Eppure il titolare del Tesoro, che in serata battibecca con Crosetto sulle spese militari, è ottimista e ritiene che le stime di crescita per il 2025 – già dimezzate dall’1,2% allo 0,6% e con il rischio di scendere allo 0,3% a causa della crisi dei dazi – alla fine saranno migliori del previsto. Giorgetti lo dice chiaramente ai parlamentari durante l’audizione sul Dfp: «Sembra prospettarsi uno scenario meno avverso di quello messo in conto nelle previsioni ufficiali, più favorevole sia in termini di esito finale dei dazi a livello internazionale, sia di variabili esogene quali i prezzi dell’energia e i tassi d’interesse che condizionano la crescita». Il ministro dell’Economia è convinto che il quadro macro non sia soggetto solo a rischi al ribasso, ma «anche a rischi positivi». Lui scommette sul suo omologo americano Scott Bessent, che incontrerà a Washington tra qualche giorno: «Al suo primo intervento al G7 ha lasciato intendere che sui dazi ci metteremo d’accordo».
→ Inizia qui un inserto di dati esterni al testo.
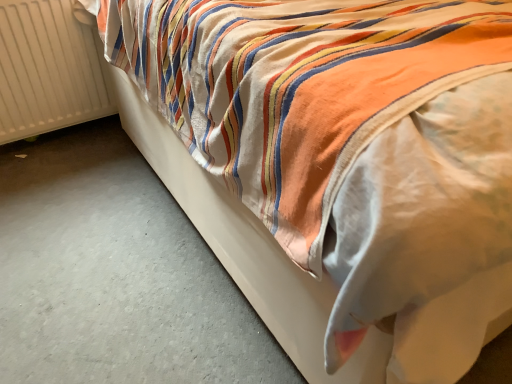 Question: Considering the relative sizes of white smooth concrete at lower left and white ribbed radiator at left in the image provided, is white smooth concrete at lower left shorter than white ribbed radiator at left?

Choices:
 (A) no
 (B) yes

Answer: (B)

Question: Is white smooth concrete at lower left positioned beyond the bounds of white ribbed radiator at left?

Choices:
 (A) yes
 (B) no

Answer: (A)

Question: Considering the relative sizes of white smooth concrete at lower left and white ribbed radiator at left in the image provided, is white smooth concrete at lower left wider than white ribbed radiator at left?

Choices:
 (A) yes
 (B) no

Answer: (A)

Question: Does white smooth concrete at lower left come in front of white ribbed radiator at left?

Choices:
 (A) no
 (B) yes

Answer: (B)

Question: Is white smooth concrete at lower left placed right next to white ribbed radiator at left?

Choices:
 (A) no
 (B) yes

Answer: (A)

Question: From the image's perspective, is white smooth concrete at lower left on top of white ribbed radiator at left?

Choices:
 (A) no
 (B) yes

Answer: (A)

Question: Is white ribbed radiator at left positioned with its back to white smooth concrete at lower left?

Choices:
 (A) no
 (B) yes

Answer: (A)

Question: Does white ribbed radiator at left touch white smooth concrete at lower left?

Choices:
 (A) yes
 (B) no

Answer: (B)

Question: From a real-world perspective, is white ribbed radiator at left beneath white smooth concrete at lower left?

Choices:
 (A) yes
 (B) no

Answer: (B)

Question: Is white ribbed radiator at left bigger than white smooth concrete at lower left?

Choices:
 (A) no
 (B) yes

Answer: (A)

Question: From the image's perspective, is white ribbed radiator at left above white smooth concrete at lower left?

Choices:
 (A) yes
 (B) no

Answer: (A)

Question: Is white ribbed radiator at left smaller than white smooth concrete at lower left?

Choices:
 (A) no
 (B) yes

Answer: (B)

Question: Based on their positions, is white ribbed radiator at left located to the left or right of white smooth concrete at lower left?

Choices:
 (A) right
 (B) left

Answer: (B) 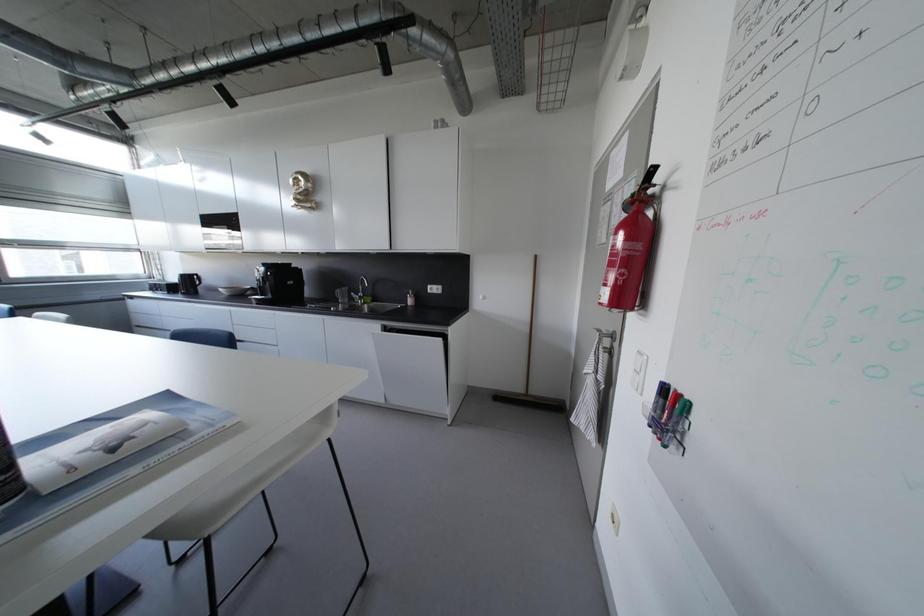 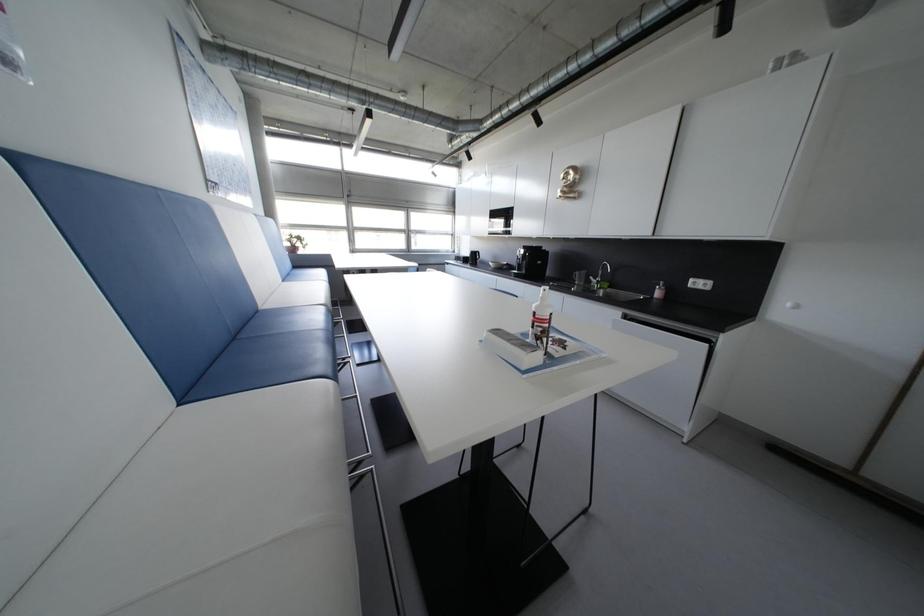 Question: Based on the continuous images, in which direction is the camera rotating? Reply with the corresponding letter.

Choices:
 (A) Left
 (B) Right
 (C) Up
 (D) Down

Answer: (A) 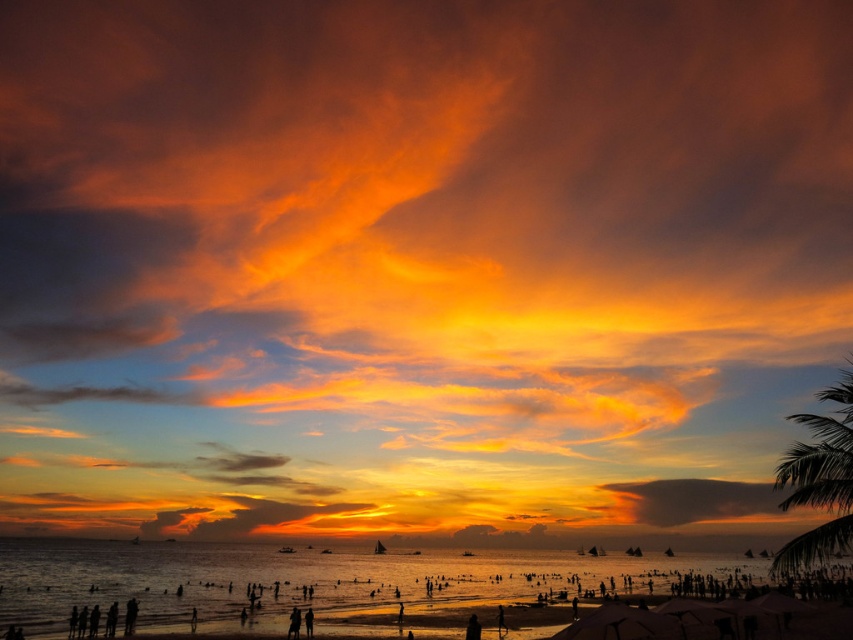 You are a photographer standing on the beach during the sunset. You want to capture a photo where the translucent golden water at center and the matte orange cloud at lower right are both visible. Based on their positions, which object will appear closer to the horizon in the photo?

The translucent golden water at center is positioned over the matte orange cloud at lower right, so the matte orange cloud at lower right will appear closer to the horizon in the photo.

You are a photographer trying to capture the sunset. You notice the green leafy palm tree at right and the translucent orange cloud at center. Which object should you focus on if you want to highlight something larger in your photo?

The green leafy palm tree at right is larger in size than the translucent orange cloud at center, so you should focus on the green leafy palm tree at right to highlight a larger object in your photo.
L’ottimismo di Giorgetti è alimentato dall’atteggiamento delle agenzie di rating che hanno migliorato il giudizio sull’Italia, e dalla richiesta dei Btp che godono di una domanda «da fare invidia» ai Treasury americani. Però «prudenza» resta la parola d’ordine, soprattutto alla luce di un debito pubblico in risalita e che tornerà a scendere di soli due decimali nel 2027, sempre che tutto vada bene. L’obiettivo è «ridurlo», ribadisce Bankitalia. E quindi non resta che blindare i conti con buona pace della maggioranza e delle promesse elettorali: una finanza pubblica in ordine «rappresenta una solida base a fronte dell’incertezza», evidenzia Giorgetti che ammette: «Facendo un esempio calcistico, credo che la prima cosa che si deve fare sia non prendere goal. Io ho un debito da gestire che grava per circa 90 miliardi di interessi, divora ogni tipo di spesa, anche la più nobile come quella per la sanità e la scuola». Per il momento, niente scostamento di bilancio né per la difesa né per i dazi: «Prima di prevedere spese supplementari voglio sapere dove vanno a finire e per quale motivo le devo fare», insiste il ministro. Stesso discorso per la deroga al patto di stabilità per comprare armi: «In questo momento il governo italiano non la utilizzerà. Noi riteniamo che sia corretto e giusto aspettare il vertice Nato di giugno 2025 per vedere l’orientamento generale». Peraltro, e questo lo rileva l’Upb, l’utilizzo della clausola per la difesa ritarderebbe l’uscita dalla procedura per deficit eccessivo.
Lo stop al potenziamento degli armamenti non fa piacere a tutti nell’esecutivo: «Crosetto mi ha mandato la lista della spesa l’altro ieri, non ho avuto il coraggio di guardarla, temo che sia lunga. Per gli Stati Maggiori è il loro momento, è come il Natale», ironizza il responsabile del Tesoro. A stretto giro arriva la risposta piccata di Crosetto: «Purtroppo non è Natale, non c’è nulla da festeggiare, non ci sono liste della spesa ma viviamo tempi drammatici». Il ministro della Difesa dice di non avere il senso dell’umorismo del collega perché pensa agli scenari che potrebbero essere costretti ad affrontare i soldati: «Loro sanno meglio di tutti che non si parla di giocattoli per divertirsi – sottolinea Crosetto – ma di armi con cui proteggere la loro nazione».